The fraud of the principal debtor with regard to the surety
Pursuant to Article 1116 of the Civil Code, fraud is a cause of relative nullity of obligations, which can only be invoked by the parties to the contract. In other words, a third party cannot claim fraud vitiating an agreement to which he is not a party.
Since a judgment of the Mixed Chamber of the Court of Cassation of June 8, 2007, the high court, rendering its decision on the basis of articles 2313 and 2289 of the Civil Code, considers that fraud, in that it is intended to protect the consent of the principal debtor, constitutes a purely personal exception to the latter, which cannot be invoked by the surety.
In view of the importance that the Court of Cassation attributes to this judgment, it is obvious that any action by the surety based on the fraud of the principal debtor will inevitably be rejected.
The last defect of consent that should be mentioned now is error.
What are the necessary conditions for the characterization of a defect for error in bonding?
The error is a cause of nullity of the agreements envisaged in article 1110 of the Civil code. This text envisages two types of errors: the error on the substance and the error on the person if the latter was the main cause of the obligation.
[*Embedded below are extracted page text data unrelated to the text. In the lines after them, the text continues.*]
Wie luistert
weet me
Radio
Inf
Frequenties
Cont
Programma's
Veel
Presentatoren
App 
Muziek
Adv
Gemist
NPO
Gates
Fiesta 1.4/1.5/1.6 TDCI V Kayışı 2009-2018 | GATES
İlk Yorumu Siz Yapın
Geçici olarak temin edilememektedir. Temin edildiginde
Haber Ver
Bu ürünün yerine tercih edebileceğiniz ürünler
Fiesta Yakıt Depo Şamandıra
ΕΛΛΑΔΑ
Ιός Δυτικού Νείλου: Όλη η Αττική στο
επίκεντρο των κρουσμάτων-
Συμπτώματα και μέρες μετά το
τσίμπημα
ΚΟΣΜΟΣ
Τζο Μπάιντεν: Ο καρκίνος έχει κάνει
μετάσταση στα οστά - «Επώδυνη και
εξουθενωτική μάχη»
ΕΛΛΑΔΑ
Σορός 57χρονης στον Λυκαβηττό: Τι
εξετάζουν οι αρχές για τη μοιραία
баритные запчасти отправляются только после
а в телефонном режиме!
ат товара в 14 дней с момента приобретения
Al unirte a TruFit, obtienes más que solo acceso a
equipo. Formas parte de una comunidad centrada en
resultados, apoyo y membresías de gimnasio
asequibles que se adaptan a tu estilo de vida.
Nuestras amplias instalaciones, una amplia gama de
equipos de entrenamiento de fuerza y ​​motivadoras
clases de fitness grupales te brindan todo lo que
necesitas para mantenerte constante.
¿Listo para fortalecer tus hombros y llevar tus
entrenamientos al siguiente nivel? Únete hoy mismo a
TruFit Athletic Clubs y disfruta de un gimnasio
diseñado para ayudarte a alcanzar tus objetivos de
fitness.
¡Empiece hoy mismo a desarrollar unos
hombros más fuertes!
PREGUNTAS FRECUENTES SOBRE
Suretyship law takes up these different types of errors and adds the obstacle error, a case in which the surety is mistaken about the very nature of his commitment. In this case, the consent of the surety is non-existent. A judgment of the 1st civil chamber provides an illuminating example: two farmers called upon to take out guarantees for the benefit of third parties simply signed their commitment with a cross. In this case, there is an obstacle error.
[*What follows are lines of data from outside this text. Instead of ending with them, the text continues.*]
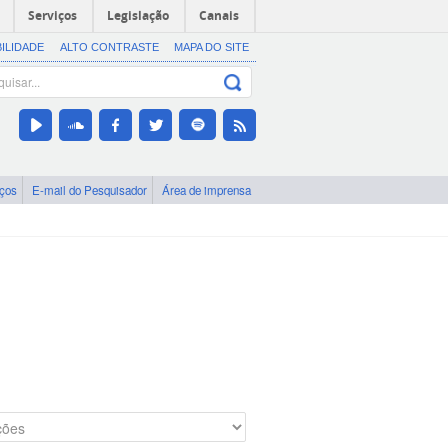
Serviços
Legislação
Canais
BILIDADE
ALTO CONTRASTE
MAPA DO SITE
iços
E-mail do Pesquisador
Área de imprensa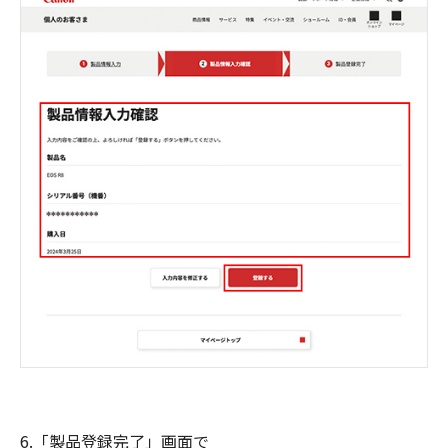
6.「製品登録完了」画面で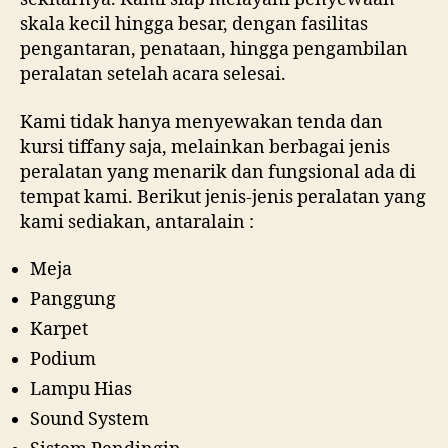
skala kecil hingga besar, dengan fasilitas
pengantaran, penataan, hingga pengambilan
peralatan setelah acara selesai.
Kami tidak hanya menyewakan tenda dan
kursi tiffany saja, melainkan berbagai jenis
peralatan yang menarik dan fungsional ada di
tempat kami. Berikut jenis-jenis peralatan yang
kami sediakan, antaralain :
Meja
Panggung
Karpet
Podium
Lampu Hias
Sound System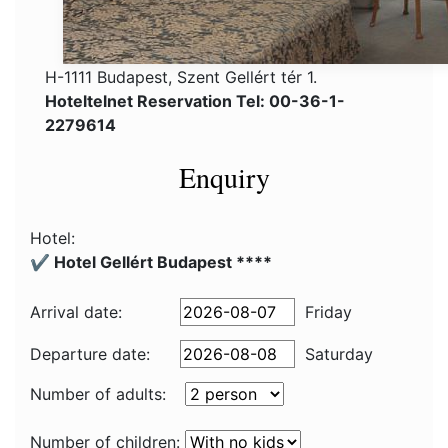
H-1111 Budapest, Szent Gellért tér 1.
Hoteltelnet Reservation Tel: 00-36-1-
2279614
Enquiry
Hotel:
✔️ Hotel Gellért Budapest ****
Arrival date:
Friday
Departure date:
Saturday
Number of adults:
Number of children: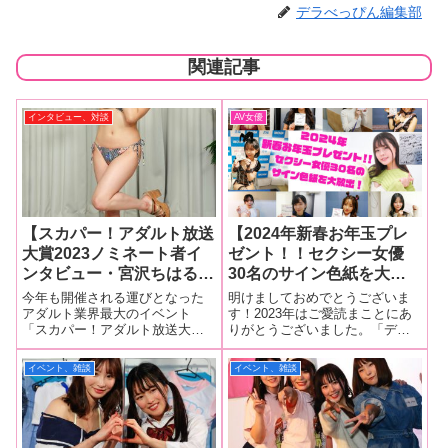
デラべっぴん編集部
関連記事
インタビュー、対談
AV女優
【スカパー！アダルト放送
【2024年新春お年玉プレ
大賞2023ノミネート者イ
ゼント！！セクシー女優
ンタビュー・宮沢ちはる】
30名のサイン色紙を大放
引退イヤーにスカパー！ア
出！】八木奈々、綾瀬天、
今年も開催される運びとなった
明けましておめでとうございま
ダルト放送大賞に再チャレ
斉藤帆夏、有村のぞみ、望
アダルト業界最大のイベント
す！2023年はご愛読まことにあ
「スカパー！アダルト放送大賞
りがとうございました。「デラ
ンジ！ 「みんなの力にな
月あやか、如月ゆの、日向
2023」。昨年から各賞がリニュ
べっぴんR」読者様にご愛読の感
りたいと思っているので、
ひかげ、日向なつ、倉田優
ーアルされましたが、今回も新
謝を込めて、2024年1月1日から3
イベント、雑談
イベント、雑談
毎日投票をお願いしま
希、宮沢ちはる【3日はこ
企画として「新EXガールズオー
日まで、3日連続でセクシー女優
す！」
の10名！】
ディション」が開催されること
のサイン色紙プレゼントを行い
となりました。ノミネート者は7
ます！毎日イベント取材してい
人。セクシ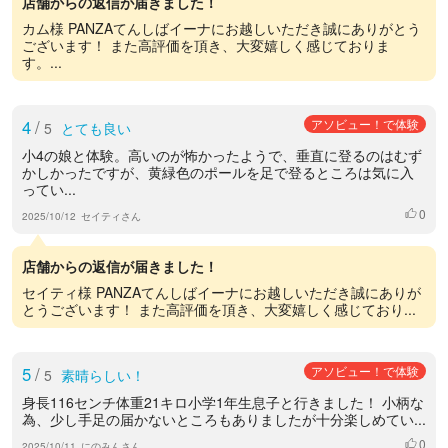
店舗からの返信が届きました！
カム様 PANZAてんしばイーナにお越しいただき誠にありがとう
ございます！ また高評価を頂き、大変嬉しく感じておりま
す。...
4
/
アソビュー！で体験
5
とても良い
小4の娘と体験。高いのが怖かったようで、垂直に登るのはむず
かしかったですが、黄緑色のポールを足で登るところは気に入
ってい...
0
いいね
2025/10/12
セイティさん
店舗からの返信が届きました！
セイティ様 PANZAてんしばイーナにお越しいただき誠にありが
とうございます！ また高評価を頂き、大変嬉しく感じており...
5
/
アソビュー！で体験
5
素晴らしい！
身長116センチ体重21キロ小学1年生息子と行きました！ 小柄な
為、少し手足の届かないところもありましたが十分楽しめてい...
0
いいね
2025/10/11
にのみんさん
The error on the substance can meanwhile be understood as the error on the assessment of the risks incurred or as the error on the solvency of the debtor.
The error in the assessment of the risks incurred is not retained, unless it is manifest and the creditor is at the same time in bad faith. This is the case when a person stands surety to allow a company to obtain new credits (Court of Cassation. Com. February 11, 1986).
With regard to the error on the solvency of the debtor, the Court of Cassation considered, since a decision of October 25, 1977, that the sureties could be released from their obligation for error on the solvency of the principal debtor on the day of their engagement if they brought back the proof of having made this circumstance a condition of the suretyship contract.
By a reversal of October 1, 2002, the Commercial Chamber of the Court of Cassation decides that the sureties can be released from their obligation for error on the solvency of the principal debtor if on the day of their engagement, they had made this circumstance a condition to both tacit and determining of their commitment.
It is therefore no longer required of the surety to provide written proof of this circumstance, for example by introducing a clause by which it makes the solvency of the principal debtor a condition of its commitment.